» **TASK INPUTS**:
= = =
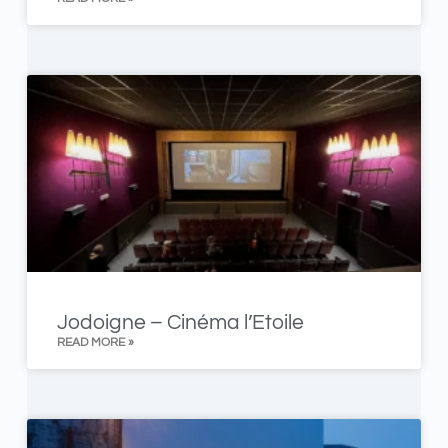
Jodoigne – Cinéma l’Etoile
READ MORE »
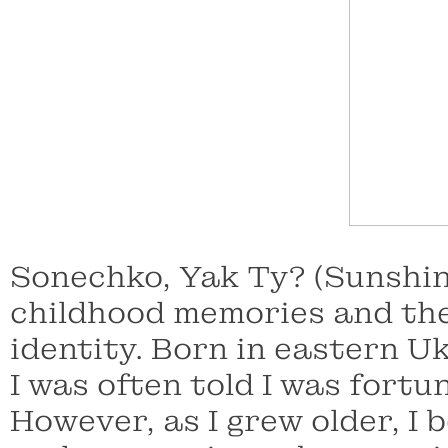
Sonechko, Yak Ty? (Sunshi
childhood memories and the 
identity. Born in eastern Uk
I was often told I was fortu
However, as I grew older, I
= = =
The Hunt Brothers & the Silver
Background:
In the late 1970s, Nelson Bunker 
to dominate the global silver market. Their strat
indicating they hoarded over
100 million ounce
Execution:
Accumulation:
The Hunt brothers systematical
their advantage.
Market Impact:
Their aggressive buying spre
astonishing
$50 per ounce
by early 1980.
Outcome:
= = =
» **THE PROBLEM**: Retype only the stretch of lines above starting at the one with "Sonechko, Yak Ty? (Sunshi" and stopping at the one with "However, as I grew older, I", exactly as written, with both kept.

» **COMPLETED EXERCISE**:
Sonechko, Yak Ty? (Sunshi
childhood memories and the 
identity. Born in eastern Uk
I was often told I was fortu
However, as I grew older, I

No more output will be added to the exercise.